Mitch McConnell is on my TV blasting Democrats for refusing to consider the president’s SCOTUS nominee no matter what. Yes, *that* Mitch McConnell: pic.twitter.com/5X7ei0pk7T
— James Poniewozik (@poniewozik) July 9, 2018
“Justice Kennedy just announced his retirement and they’re talking about the destruction of the Constitution?” McConnell said. “Please.” In 2016, McConnell said the Senate should not vote on Scalia’s replacement less than 24 hours after the conservative justice died.
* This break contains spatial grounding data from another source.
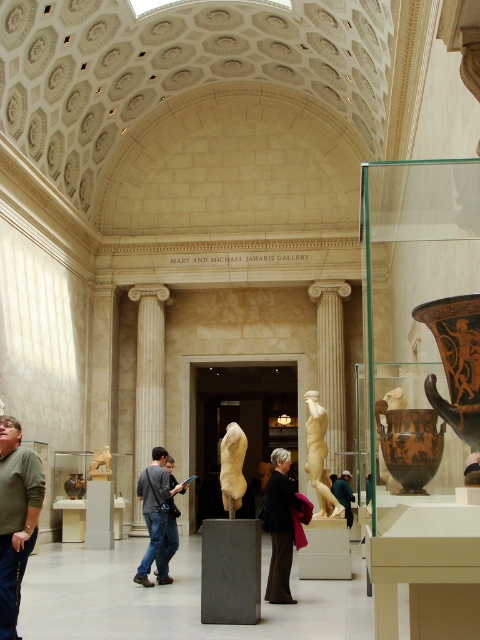 You are an art curator planning to move the brown glossy vase at right and the matte white statue at center to a new exhibition space. The new space has a narrow shelf that can only accommodate one of them. Which object should you place on the shelf to ensure it fits?

The brown glossy vase at right is thinner than the matte white statue at center, so it should be placed on the narrow shelf to ensure it fits.

You are a visitor in the museum and want to take a photo of the dark blue jeans at center without the white marble column at center blocking the view. Is it possible to position yourself in a way that the column is not in the frame?

The white marble column at center is wider than the dark blue jeans at center, so if you position yourself to the side of the column, you can frame the jeans without the column obstructing the view.

You are a security guard in the Mary and Michael Jaharis Gallery. You notice a dark brown leather jacket at center and dark blue jeans at center. Your task is to ensure that all personal items are kept at least 50 feet away from the exhibits. Are the jacket and jeans positioned safely?

The dark brown leather jacket at center is 46.64 feet from dark blue jeans at center, which is less than the required 50 feet distance. Therefore, the jacket and jeans are not positioned safely and need to be moved further apart to comply with the gallery rules. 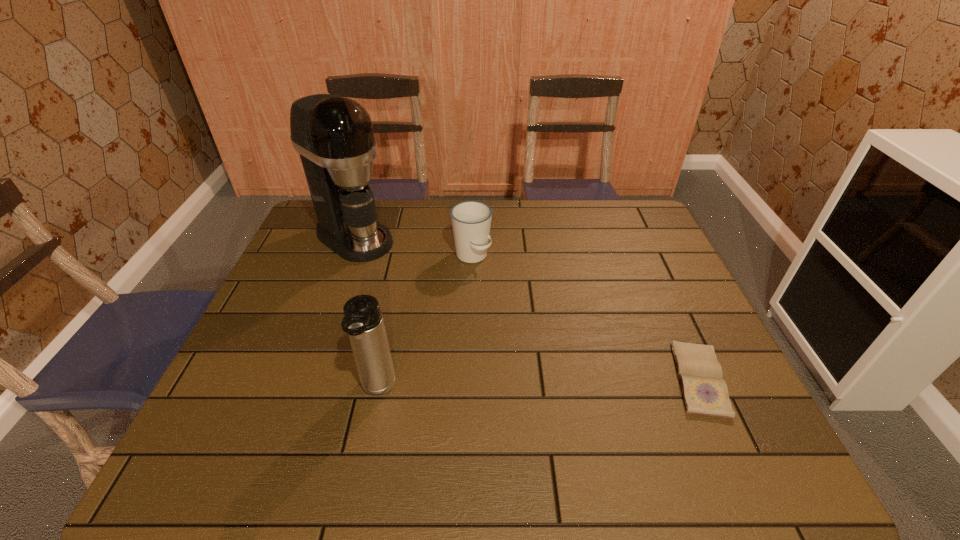 Find the location of a particular element. vacant space on the desktop that is between the second tallest object and the diary and is positioned with a handle on the side of the cup is located at coordinates (579, 383).

Locate an element on the screen. free space on the desktop that is between the thermos bottle and the diary and is positioned place cup under the spout of the coffee maker is located at coordinates (562, 384). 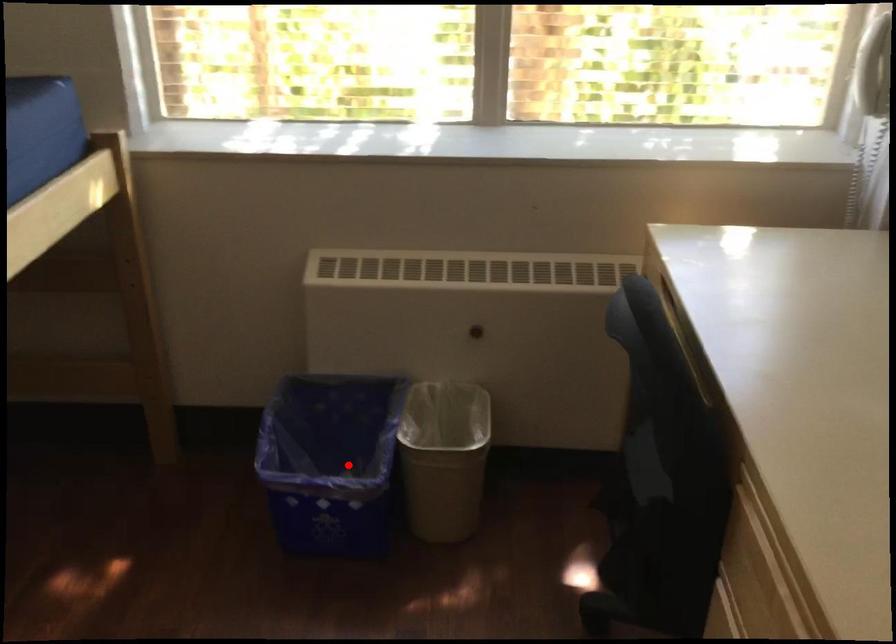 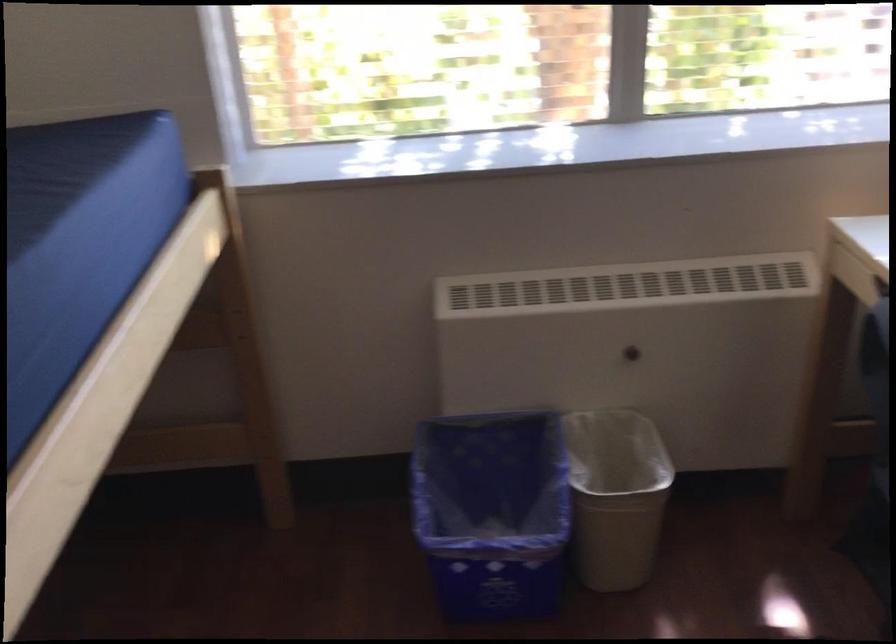 Question: I am providing you with two images of the same scene from different viewpoints. In image1, a red point is highlighted. Considering the same 3D point in image2, which of the following is correct?

Choices:
 (A) It is closer
 (B) It is farther

Answer: (A) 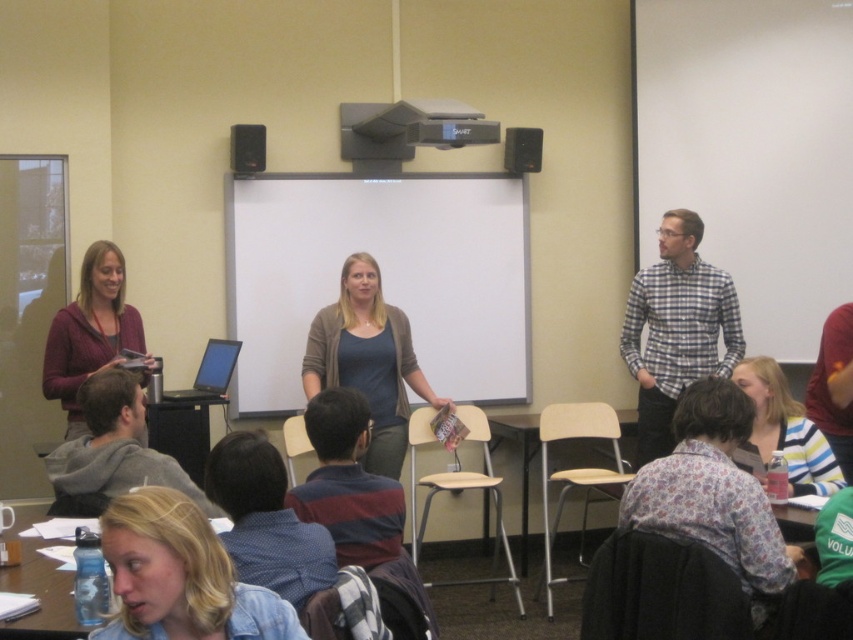 Who is more forward, [137,570] or [199,442]?

Point [137,570] is in front.

Which is more to the left, blonde hair at lower center or black plastic table at lower left?

Positioned to the left is black plastic table at lower left.

Is point (180, 492) closer to camera compared to point (169, 420)?

Yes, point (180, 492) is closer to viewer.

Identify the location of blonde hair at lower center. (181, 577).

Is white matte projection screen at center shorter than clear plastic water bottle at lower left?

In fact, white matte projection screen at center may be taller than clear plastic water bottle at lower left.

Can you confirm if white matte projection screen at center is taller than clear plastic water bottle at lower left?

Yes.

Find the location of `white matte projection screen at center`. white matte projection screen at center is located at coordinates (381, 276).

Between point (335, 364) and point (257, 128), which one is positioned in front?

Positioned in front is point (335, 364).

Based on the photo, who is lower down, matte gray sweater at center or matte black speaker at upper left?

matte gray sweater at center

Is point (370, 413) closer to viewer compared to point (235, 168)?

Yes.

Image resolution: width=853 pixels, height=640 pixels. I want to click on matte gray sweater at center, so click(367, 360).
But unlike in 2016, the opposition party does not control the Senate, and Democrats would need at least two Republican senators to vote against Kavanaugh to stymie the nomination. The two conservatives most likely to flip are Susan Collins (R-ME) and Lisa Murkowski (R-AK), both of whom have been supportive of abortion rights, but some red-state Democrats could also split from the party and vote to confirm the nominee. Doug Jones (D-AL), who was not in office when the Senate voted to confirm Gorsuch – you might remember him as the man who beat Roy Moore in last year’s special election – said Sunday that he is open to voting for whomever Trump nominates.
Sen. Doug Jones, an Alabama Democrat, on whether he will vote for President Trump’s Supreme Court justice nominee: “I am going to make an independent judgment and a view” pic.twitter.com/1WwNmvwFxp
— CNN Politics (@CNNPolitics) July 8, 2018
Now that Kavanaugh has been nominated, Republicans will race to confirm him before the midterms, while Democrats will try to convince a handful of senators that it’s in everyone’s best interest to wait until the people have spoken this fall.
“If Trump were to nominate Kavanaugh, you would have a typically contentious fight,” American University law professor Herman Schwartz told Rolling Stone prior to the announcement. On Monday night, the president rang the bell.
Andy Kroll contributed to this report.